My two college grad sons are still black. I worry every day. Talk about stress. I got it.
It happens to us all the time. The most recent was when my son and I were driving and got pulled over. They asked me for my I.D. And then they went to the passenger side and asked him for his. I told them he’s only 15, he doesn’t have any. They kept pushing him. I had to prove his age and identity. I carry his birth certificate. I felt really angry. And later I felt terrified for my son’s future.
I’ve been harassed by the police in my neighborhood for doing nothing. They said it doesn’t matter. I was harassed in front of my own house. The officer wouldn’t give me his name and badge number. I heard gunshots and walked outside to look around. As I walked back to my house I was asked by police if I heard anything. I said I heard gunshots. They made me open my shirt and questioned me. They were very rough.
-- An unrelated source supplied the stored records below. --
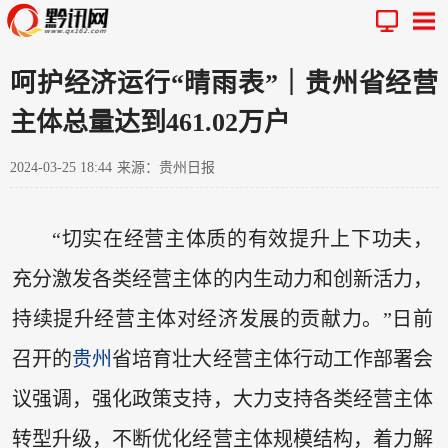
呵护经济运行“晴雨表”｜贵州省经营
主体总量达到461.02万户
2024-03-25 18:44
来源：贵州日报
“切实在经营主体质的有效提升上下功夫，
充分激发各类经营主体的内生动力和创新活力，
持续提升经营主体对经济发展的贡献力。”日前
召开的
贵州
省培育壮大经营主体行动工作部署会
议强调，强化政策支持，大力支持各类经营主体
转型升级，不断优化经营主体规模结构，着力解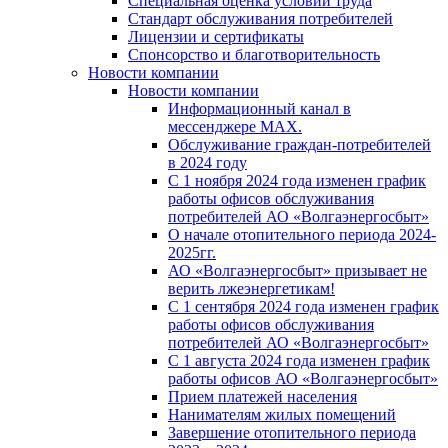
Специальная оценка условий труда
Стандарт обслуживания потребителей
Лицензии и сертификаты
Спонсорство и благотворительность
Новости компании
Новости компании
Информационный канал в
мессенджере MAX.
Обслуживание граждан-потребителей
в 2024 году
С 1 ноября 2024 года изменен график
работы офисов обслуживания
потребителей АО «Волгаэнергосбыт»
О начале отопительного периода 2024-
2025гг.
АО «Волгаэнергосбыт» призывает не
верить лжеэнергетикам!
С 1 сентября 2024 года изменен график
работы офисов обслуживания
потребителей АО «Волгаэнергосбыт»
С 1 августа 2024 года изменен график
работы офисов АО «Волгаэнергосбыт»
Прием платежей населения
Нанимателям жилых помещений
Завершение отопительного периода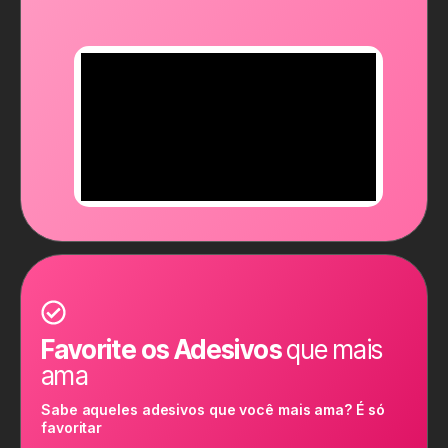
Favorite os Adesivos
que mais
ama
Sabe aqueles adesivos que você mais ama? É só
favoritar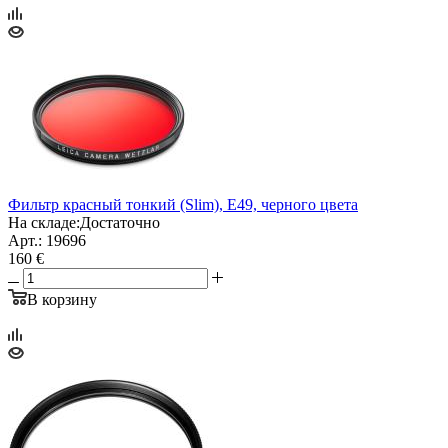
Фильтр красный тонкий (Slim), E49, черного цвета
На складе:
Достаточно
Арт.: 19696
160 €
В корзину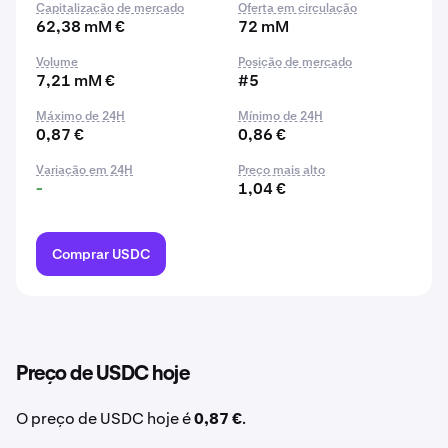
Capitalização de mercado
Oferta em circulação
62,38 mM €
72 mM
Volume
Posição de mercado
7,21 mM €
#5
Máximo de 24H
Mínimo de 24H
0,87 €
0,86 €
Variação em 24H
Preço mais alto
-
1,04 €
Comprar USDC
Preço de USDC hoje
O preço de USDC hoje é
0,87 €
.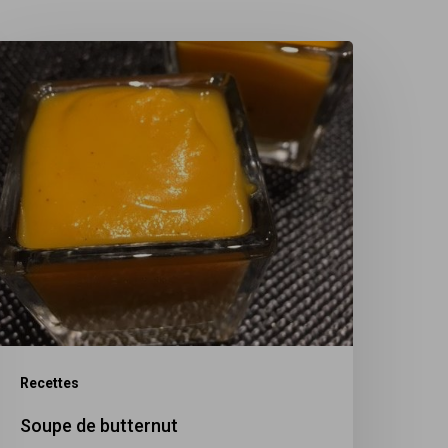
oupe
e
utternut
Recettes
Soupe de butternut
When I think about stereotyping and profiling, I think about how differently I am treated in a working suit and at my home. I live in the neighborhood I grew up in and I have always had a nice car. But anytime I would ride outside of my neighborhood I would get a police escort, although they would never talk to me.
It’s the badge and the gun and I’m like no it’s the guns. I ran because I was scared…
To close this article I would like to share comments made by Black people of different ages in response to the question, “What would you like people to know about you?”
That I’m innocent, honest, lovable, a grandmother, a mother, a child, and a father-figure. And I’ll be a snitch if I have to be.
I’m not just an African American boy, I’m a kind, warm-hearted person who cares and loves others.
I have many talents. I can do anything I put my mind to. I sew, make jewelry, fix lawnmowers.
Give me respect as I give respect to you.
I would like to be respected as a girl. And I like babies. I’d like to work with babies.
I’m worth taking a chance on. I haven’t been given many opportunities. I’m honest and sweet.
I am from a broken home. I lost my mother and my father.
I’m a very hard worker. I talk and think a lot. I’m very creative. I want to be an architect.
I’m loving and smart.
Thank you for reading this. I hope your perspective has been enriched.